Meanwhile on the ground below, this is still going on. Damn hipsters, stinkin’ up the place with their goggles and fake moustaches and tweedy three-piece suits.
The plot quickly gets back on track once a couple of spy goons toss Toomey into a car and drive away from the airfield. G-Man Bob remembers he can fly an airplane. PGR has nothing to do now that she’s done shaking him, so Bob suggests she make herself useful and look around for the briefcase full of grenades that is standard issue on every airplane.
There it is, laying on the co-pilot’s seat right where it should be! Oh, airplane grenades, how often we take you for granted.
G-Man Bob sees the spy goons driving away on the road below and decides for once that he should try to stop them, so he instructs PGR to toss some of those grenades at the speeding car. When things start blowing all to shit around them, the spy guys are flummoxed; they had brought The Reeg along with them to avoid this exact situation! Surely Bob wouldn’t be trying to kill them if he knew Regis was in the car with them… but Regis Toomey knows better.

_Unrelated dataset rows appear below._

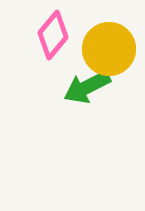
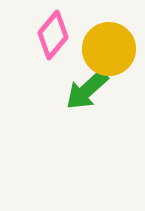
green arrow: moved 3 px down; rotated 15 degrees counterclockwise
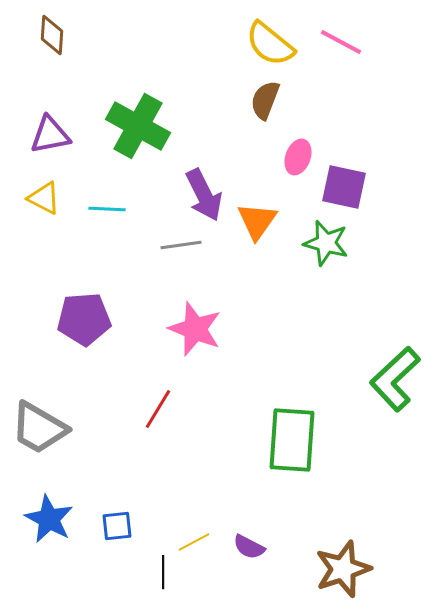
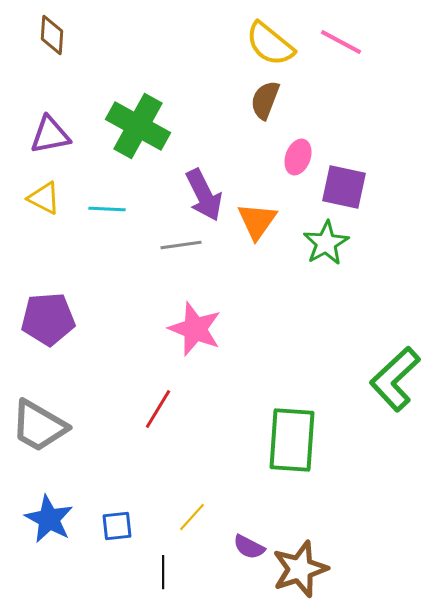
green star: rotated 27 degrees clockwise
purple pentagon: moved 36 px left
gray trapezoid: moved 2 px up
yellow line: moved 2 px left, 25 px up; rotated 20 degrees counterclockwise
brown star: moved 43 px left
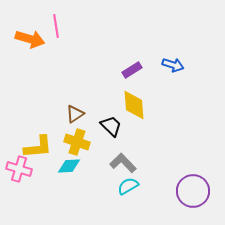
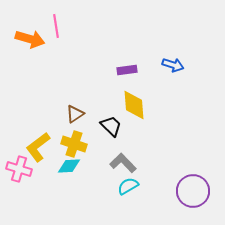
purple rectangle: moved 5 px left; rotated 24 degrees clockwise
yellow cross: moved 3 px left, 2 px down
yellow L-shape: rotated 148 degrees clockwise
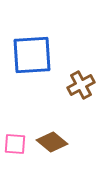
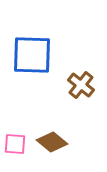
blue square: rotated 6 degrees clockwise
brown cross: rotated 24 degrees counterclockwise
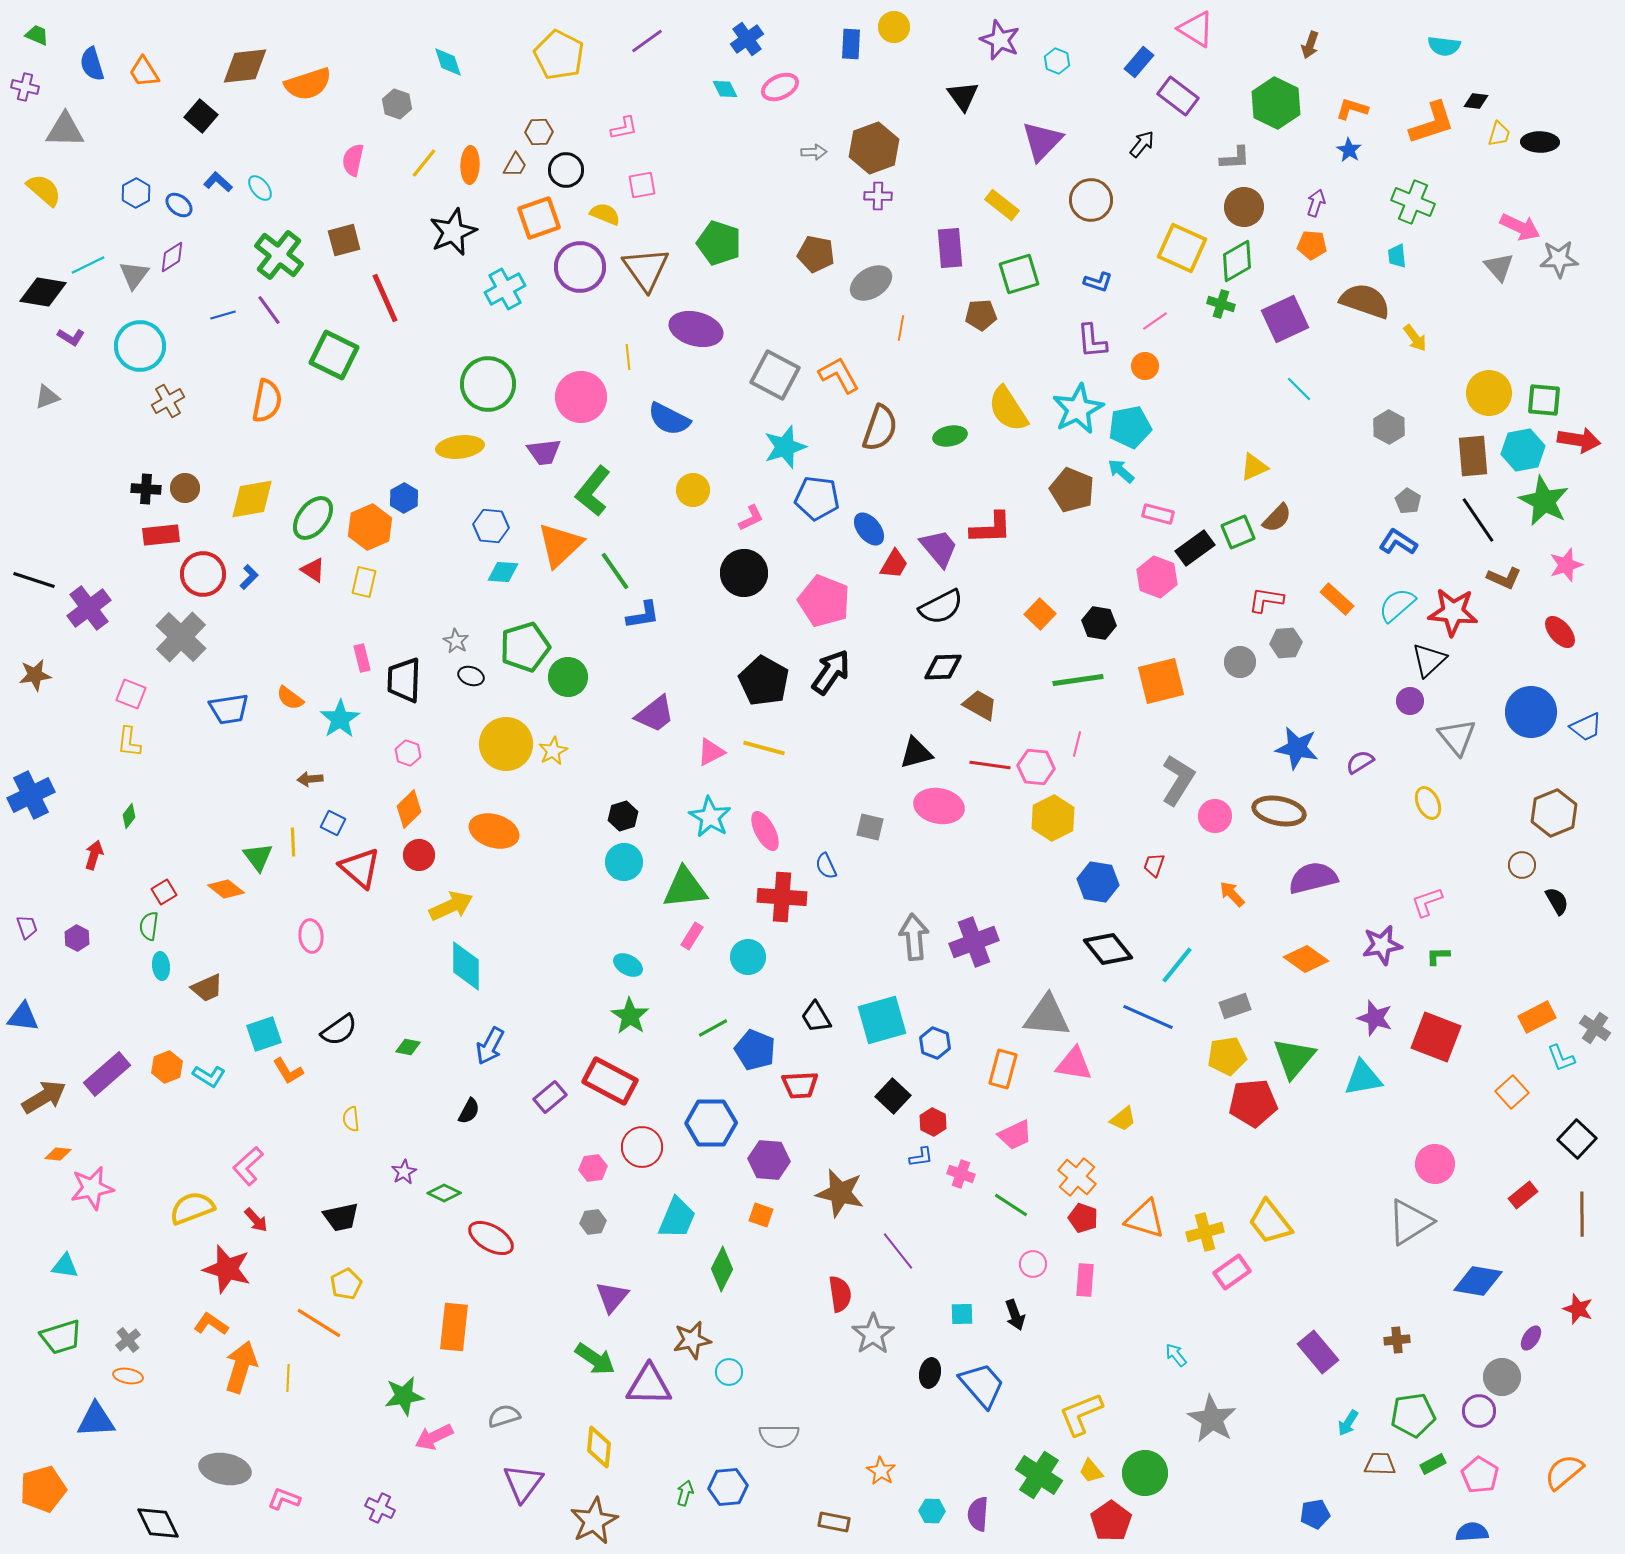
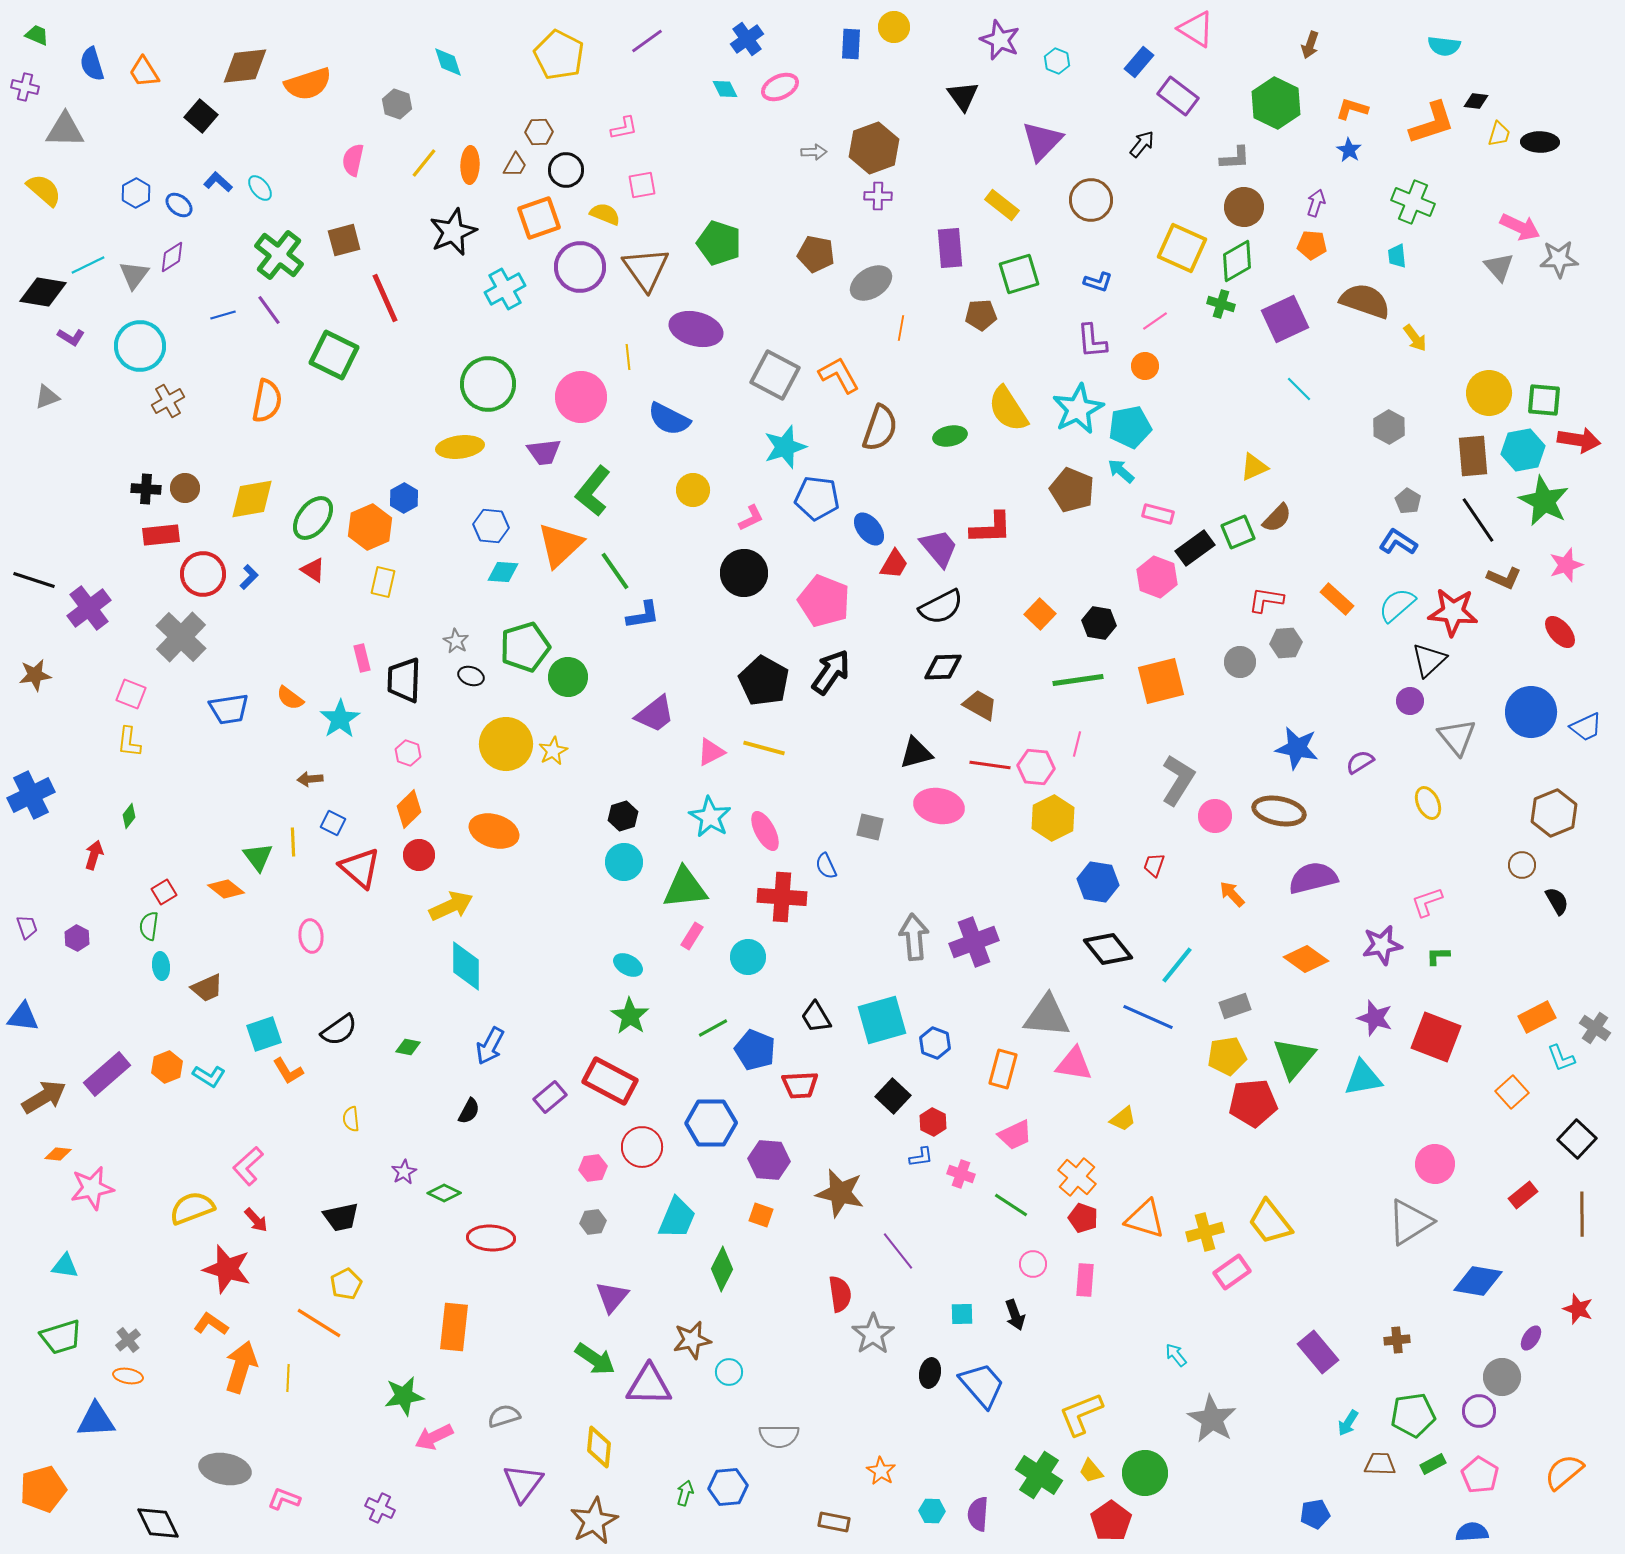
yellow rectangle at (364, 582): moved 19 px right
red ellipse at (491, 1238): rotated 27 degrees counterclockwise
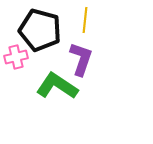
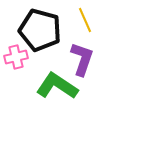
yellow line: rotated 30 degrees counterclockwise
purple L-shape: moved 1 px right
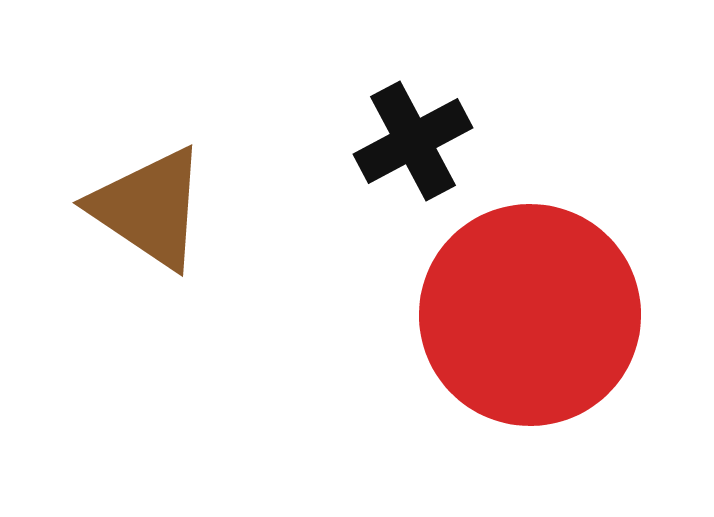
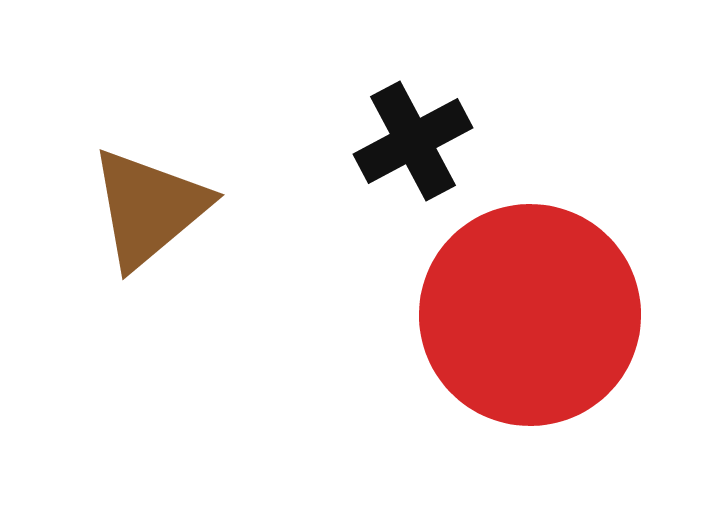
brown triangle: rotated 46 degrees clockwise
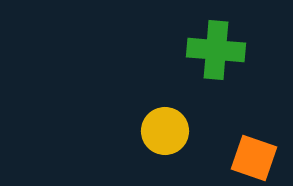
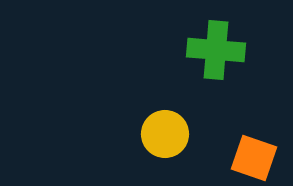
yellow circle: moved 3 px down
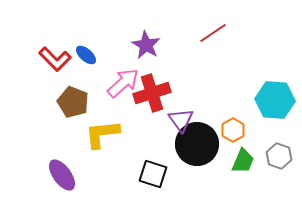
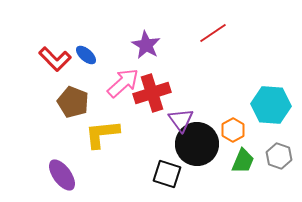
cyan hexagon: moved 4 px left, 5 px down
black square: moved 14 px right
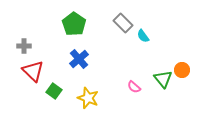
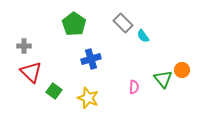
blue cross: moved 12 px right; rotated 24 degrees clockwise
red triangle: moved 2 px left, 1 px down
pink semicircle: rotated 128 degrees counterclockwise
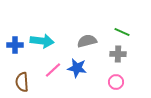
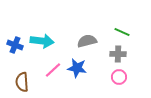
blue cross: rotated 21 degrees clockwise
pink circle: moved 3 px right, 5 px up
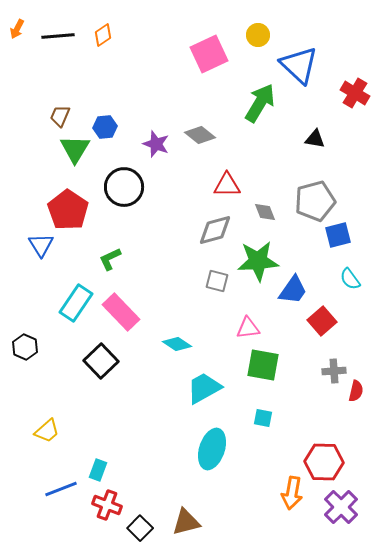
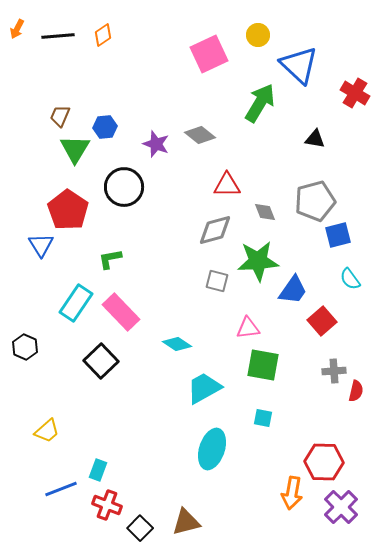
green L-shape at (110, 259): rotated 15 degrees clockwise
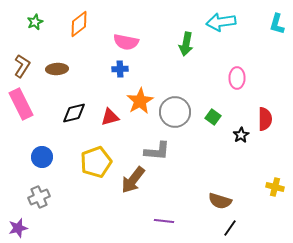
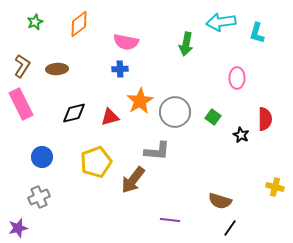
cyan L-shape: moved 20 px left, 9 px down
black star: rotated 14 degrees counterclockwise
purple line: moved 6 px right, 1 px up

In shocking news, PGR turns out to have a super power: Long-distance aiming accuracy. She noncommittally tosses grenades out the airplane window — an airplane flying low but which must still be at least a few hundred yards above the car, mind you — and manages to hit near the car every time. Finally, a direct hit…
…and there goes Toomey again. But do not fret, my friends, because despite being in a car consumed with a conflagration surely summoned from the very bowels of Satan’s hellfurnace, The Regis walks away unscathed.
The man is a fucking machine. You do not mess with a man who cannot be killed, and Regis Toomey is a man who cannot be killed.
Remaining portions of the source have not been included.